### WORK ITEM:
Write out the listing below word for word.

.....

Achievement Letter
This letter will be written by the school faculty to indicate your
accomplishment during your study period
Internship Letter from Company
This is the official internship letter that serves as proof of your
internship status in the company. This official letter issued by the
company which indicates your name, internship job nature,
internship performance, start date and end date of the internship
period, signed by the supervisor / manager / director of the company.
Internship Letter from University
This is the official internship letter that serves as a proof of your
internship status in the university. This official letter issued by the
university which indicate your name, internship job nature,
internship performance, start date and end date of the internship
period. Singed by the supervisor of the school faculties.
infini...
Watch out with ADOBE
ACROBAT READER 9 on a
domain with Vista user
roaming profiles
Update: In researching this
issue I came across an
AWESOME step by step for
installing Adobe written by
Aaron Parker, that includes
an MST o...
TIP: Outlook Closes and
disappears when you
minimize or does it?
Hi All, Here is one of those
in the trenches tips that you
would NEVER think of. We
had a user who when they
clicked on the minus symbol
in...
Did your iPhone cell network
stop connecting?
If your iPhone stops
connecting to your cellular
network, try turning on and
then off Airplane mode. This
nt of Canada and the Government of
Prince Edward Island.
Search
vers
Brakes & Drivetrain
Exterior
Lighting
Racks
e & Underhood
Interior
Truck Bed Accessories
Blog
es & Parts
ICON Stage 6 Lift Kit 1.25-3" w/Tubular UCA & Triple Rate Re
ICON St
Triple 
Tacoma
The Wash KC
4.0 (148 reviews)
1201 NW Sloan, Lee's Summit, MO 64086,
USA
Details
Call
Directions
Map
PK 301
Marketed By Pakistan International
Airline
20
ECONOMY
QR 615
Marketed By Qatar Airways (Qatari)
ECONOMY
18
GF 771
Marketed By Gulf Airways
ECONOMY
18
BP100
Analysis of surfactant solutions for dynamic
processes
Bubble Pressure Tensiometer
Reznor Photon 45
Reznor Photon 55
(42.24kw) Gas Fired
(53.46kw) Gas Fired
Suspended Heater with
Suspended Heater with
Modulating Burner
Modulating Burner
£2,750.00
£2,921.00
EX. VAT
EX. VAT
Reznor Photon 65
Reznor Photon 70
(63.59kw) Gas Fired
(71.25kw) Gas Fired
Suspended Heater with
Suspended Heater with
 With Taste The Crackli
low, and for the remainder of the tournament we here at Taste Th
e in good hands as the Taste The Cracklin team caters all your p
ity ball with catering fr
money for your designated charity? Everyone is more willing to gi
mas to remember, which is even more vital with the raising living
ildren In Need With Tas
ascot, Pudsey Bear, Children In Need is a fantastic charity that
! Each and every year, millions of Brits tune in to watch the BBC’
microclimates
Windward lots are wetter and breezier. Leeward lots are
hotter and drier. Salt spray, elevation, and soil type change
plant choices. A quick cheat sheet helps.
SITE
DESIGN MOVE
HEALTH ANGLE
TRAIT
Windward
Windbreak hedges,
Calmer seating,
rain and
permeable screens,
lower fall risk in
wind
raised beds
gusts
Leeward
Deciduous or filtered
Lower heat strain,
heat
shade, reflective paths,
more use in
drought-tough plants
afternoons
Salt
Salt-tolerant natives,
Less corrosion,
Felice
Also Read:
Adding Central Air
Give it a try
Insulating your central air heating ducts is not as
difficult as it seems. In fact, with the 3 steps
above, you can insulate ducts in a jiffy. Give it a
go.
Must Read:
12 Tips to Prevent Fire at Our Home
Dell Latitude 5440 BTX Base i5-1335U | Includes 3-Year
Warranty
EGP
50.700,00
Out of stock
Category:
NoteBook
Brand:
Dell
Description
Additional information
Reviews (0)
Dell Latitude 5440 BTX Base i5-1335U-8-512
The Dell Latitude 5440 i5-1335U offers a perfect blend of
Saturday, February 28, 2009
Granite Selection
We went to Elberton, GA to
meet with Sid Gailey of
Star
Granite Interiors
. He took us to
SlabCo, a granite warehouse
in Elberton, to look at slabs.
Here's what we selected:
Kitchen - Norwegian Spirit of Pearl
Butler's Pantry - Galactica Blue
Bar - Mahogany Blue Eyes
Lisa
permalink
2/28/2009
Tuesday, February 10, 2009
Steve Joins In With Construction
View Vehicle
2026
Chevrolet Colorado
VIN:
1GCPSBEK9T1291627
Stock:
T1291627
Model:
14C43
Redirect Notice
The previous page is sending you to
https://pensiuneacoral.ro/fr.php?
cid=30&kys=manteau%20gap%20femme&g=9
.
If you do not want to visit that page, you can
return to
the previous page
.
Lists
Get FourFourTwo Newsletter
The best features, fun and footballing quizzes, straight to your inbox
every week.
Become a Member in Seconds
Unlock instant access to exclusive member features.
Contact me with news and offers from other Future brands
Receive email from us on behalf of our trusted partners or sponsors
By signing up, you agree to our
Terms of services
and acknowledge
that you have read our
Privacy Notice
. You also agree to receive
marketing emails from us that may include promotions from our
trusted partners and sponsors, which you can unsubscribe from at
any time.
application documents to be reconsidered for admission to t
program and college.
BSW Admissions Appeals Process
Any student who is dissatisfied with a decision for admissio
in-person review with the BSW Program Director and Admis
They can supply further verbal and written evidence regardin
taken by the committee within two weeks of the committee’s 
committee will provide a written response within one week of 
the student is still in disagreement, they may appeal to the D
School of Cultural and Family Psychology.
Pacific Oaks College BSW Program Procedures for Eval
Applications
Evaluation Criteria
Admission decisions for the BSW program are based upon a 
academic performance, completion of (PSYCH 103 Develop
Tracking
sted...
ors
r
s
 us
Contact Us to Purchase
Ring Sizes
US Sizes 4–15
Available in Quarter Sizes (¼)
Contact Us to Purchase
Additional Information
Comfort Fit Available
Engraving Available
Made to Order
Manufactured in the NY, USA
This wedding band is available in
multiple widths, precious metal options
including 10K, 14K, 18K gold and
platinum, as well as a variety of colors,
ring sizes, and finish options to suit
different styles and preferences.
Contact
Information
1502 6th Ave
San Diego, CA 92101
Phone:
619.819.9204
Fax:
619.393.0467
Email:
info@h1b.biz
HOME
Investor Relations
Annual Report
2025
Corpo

.....

### REPLY:
Achievement Letter
This letter will be written by the school faculty to indicate your
accomplishment during your study period
Internship Letter from Company
This is the official internship letter that serves as proof of your
internship status in the company. This official letter issued by the
company which indicates your name, internship job nature,
internship performance, start date and end date of the internship
period, signed by the supervisor / manager / director of the company.
Internship Letter from University
This is the official internship letter that serves as a proof of your
internship status in the university. This official letter issued by the
university which indicate your name, internship job nature,
internship performance, start date and end date of the internship
period. Singed by the supervisor of the school faculties.
infini...
Watch out with ADOBE
ACROBAT READER 9 on a
domain with Vista user
roaming profiles
Update: In researching this
issue I came across an
AWESOME step by step for
installing Adobe written by
Aaron Parker, that includes
an MST o...
TIP: Outlook Closes and
disappears when you
minimize or does it?
Hi All, Here is one of those
in the trenches tips that you
would NEVER think of. We
had a user who when they
clicked on the minus symbol
in...
Did your iPhone cell network
stop connecting?
If your iPhone stops
connecting to your cellular
network, try turning on and
then off Airplane mode. This
nt of Canada and the Government of
Prince Edward Island.
Search
vers
Brakes & Drivetrain
Exterior
Lighting
Racks
e & Underhood
Interior
Truck Bed Accessories
Blog
es & Parts
ICON Stage 6 Lift Kit 1.25-3" w/Tubular UCA & Triple Rate Re
ICON St
Triple 
Tacoma
The Wash KC
4.0 (148 reviews)
1201 NW Sloan, Lee's Summit, MO 64086,
USA
Details
Call
Directions
Map
PK 301
Marketed By Pakistan International
Airline
20
ECONOMY
QR 615
Marketed By Qatar Airways (Qatari)
ECONOMY
18
GF 771
Marketed By Gulf Airways
ECONOMY
18
BP100
Analysis of surfactant solutions for dynamic
processes
Bubble Pressure Tensiometer
Reznor Photon 45
Reznor Photon 55
(42.24kw) Gas Fired
(53.46kw) Gas Fired
Suspended Heater with
Suspended Heater with
Modulating Burner
Modulating Burner
£2,750.00
£2,921.00
EX. VAT
EX. VAT
Reznor Photon 65
Reznor Photon 70
(63.59kw) Gas Fired
(71.25kw) Gas Fired
Suspended Heater with
Suspended Heater with
 With Taste The Crackli
low, and for the remainder of the tournament we here at Taste Th
e in good hands as the Taste The Cracklin team caters all your p
ity ball with catering fr
money for your designated charity? Everyone is more willing to gi
mas to remember, which is even more vital with the raising living
ildren In Need With Tas
ascot, Pudsey Bear, Children In Need is a fantastic charity that
! Each and every year, millions of Brits tune in to watch the BBC’
microclimates
Windward lots are wetter and breezier. Leeward lots are
hotter and drier. Salt spray, elevation, and soil type change
plant choices. A quick cheat sheet helps.
SITE
DESIGN MOVE
HEALTH ANGLE
TRAIT
Windward
Windbreak hedges,
Calmer seating,
rain and
permeable screens,
lower fall risk in
wind
raised beds
gusts
Leeward
Deciduous or filtered
Lower heat strain,
heat
shade, reflective paths,
more use in
drought-tough plants
afternoons
Salt
Salt-tolerant natives,
Less corrosion,
Felice
Also Read:
Adding Central Air
Give it a try
Insulating your central air heating ducts is not as
difficult as it seems. In fact, with the 3 steps
above, you can insulate ducts in a jiffy. Give it a
go.
Must Read:
12 Tips to Prevent Fire at Our Home
Dell Latitude 5440 BTX Base i5-1335U | Includes 3-Year
Warranty
EGP
50.700,00
Out of stock
Category:
NoteBook
Brand:
Dell
Description
Additional information
Reviews (0)
Dell Latitude 5440 BTX Base i5-1335U-8-512
The Dell Latitude 5440 i5-1335U offers a perfect blend of
Saturday, February 28, 2009
Granite Selection
We went to Elberton, GA to
meet with Sid Gailey of
Star
Granite Interiors
. He took us to
SlabCo, a granite warehouse
in Elberton, to look at slabs.
Here's what we selected:
Kitchen - Norwegian Spirit of Pearl
Butler's Pantry - Galactica Blue
Bar - Mahogany Blue Eyes
Lisa
permalink
2/28/2009
Tuesday, February 10, 2009
Steve Joins In With Construction
View Vehicle
2026
Chevrolet Colorado
VIN:
1GCPSBEK9T1291627
Stock:
T1291627
Model:
14C43
Redirect Notice
The previous page is sending you to
https://pensiuneacoral.ro/fr.php?
cid=30&kys=manteau%20gap%20femme&g=9
.
If you do not want to visit that page, you can
return to
the previous page
.
Lists
Get FourFourTwo Newsletter
The best features, fun and footballing quizzes, straight to your inbox
every week.
Become a Member in Seconds
Unlock instant access to exclusive member features.
Contact me with news and offers from other Future brands
Receive email from us on behalf of our trusted partners or sponsors
By signing up, you agree to our
Terms of services
and acknowledge
that you have read our
Privacy Notice
. You also agree to receive
marketing emails from us that may include promotions from our
trusted partners and sponsors, which you can unsubscribe from at
any time.
application documents to be reconsidered for admission to t
program and college.
BSW Admissions Appeals Process
Any student who is dissatisfied with a decision for admissio
in-person review with the BSW Program Director and Admis
They can supply further verbal and written evidence regardin
taken by the committee within two weeks of the committee’s 
committee will provide a written response within one week of 
the student is still in disagreement, they may appeal to the D
School of Cultural and Family Psychology.
Pacific Oaks College BSW Program Procedures for Eval
Applications
Evaluation Criteria
Admission decisions for the BSW program are based upon a 
academic performance, completion of (PSYCH 103 Develop
Tracking
sted...
ors
r
s
 us
Contact Us to Purchase
Ring Sizes
US Sizes 4–15
Available in Quarter Sizes (¼)
Contact Us to Purchase
Additional Information
Comfort Fit Available
Engraving Available
Made to Order
Manufactured in the NY, USA
This wedding band is available in
multiple widths, precious metal options
including 10K, 14K, 18K gold and
platinum, as well as a variety of colors,
ring sizes, and finish options to suit
different styles and preferences.
Contact
Information
1502 6th Ave
San Diego, CA 92101
Phone:
619.819.9204
Fax:
619.393.0467
Email:
info@h1b.biz
HOME
Investor Relations
Annual Report
2025
Corpo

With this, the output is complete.